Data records

——

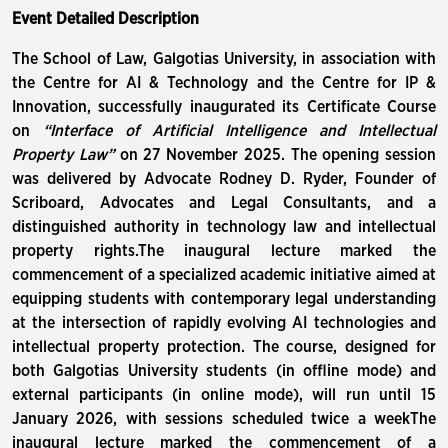
Event Detailed Description
The School of Law, Galgotias University, in association with
the Centre for AI & Technology and the Centre for IP &
Innovation, successfully inaugurated its Certificate Course
on
“Interface of Artificial Intelligence and Intellectual
Property Law”
on 27 November 2025. The opening session
was delivered by Advocate Rodney D. Ryder, Founder of
Scriboard, Advocates and Legal Consultants, and a
distinguished authority in technology law and intellectual
property rights.The inaugural lecture marked the
commencement of a specialized academic initiative aimed at
equipping students with contemporary legal understanding
at the intersection of rapidly evolving AI technologies and
intellectual property protection. The course, designed for
both Galgotias University students (in offline mode) and
external participants (in online mode), will run until 15
January 2026, with sessions scheduled twice a weekThe
inaugural lecture marked the commencement of a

——

● **Activity**: Once the pictures are set aside, restate the remaining data above exactly.

● **Task output**:
Event Detailed Description
The School of Law, Galgotias University, in association with
the Centre for AI & Technology and the Centre for IP &
Innovation, successfully inaugurated its Certificate Course
on
“Interface of Artificial Intelligence and Intellectual
Property Law”
on 27 November 2025. The opening session
was delivered by Advocate Rodney D. Ryder, Founder of
Scriboard, Advocates and Legal Consultants, and a
distinguished authority in technology law and intellectual
property rights.The inaugural lecture marked the
commencement of a specialized academic initiative aimed at
equipping students with contemporary legal understanding
at the intersection of rapidly evolving AI technologies and
intellectual property protection. The course, designed for
both Galgotias University students (in offline mode) and
external participants (in online mode), will run until 15
January 2026, with sessions scheduled twice a weekThe
inaugural lecture marked the commencement of a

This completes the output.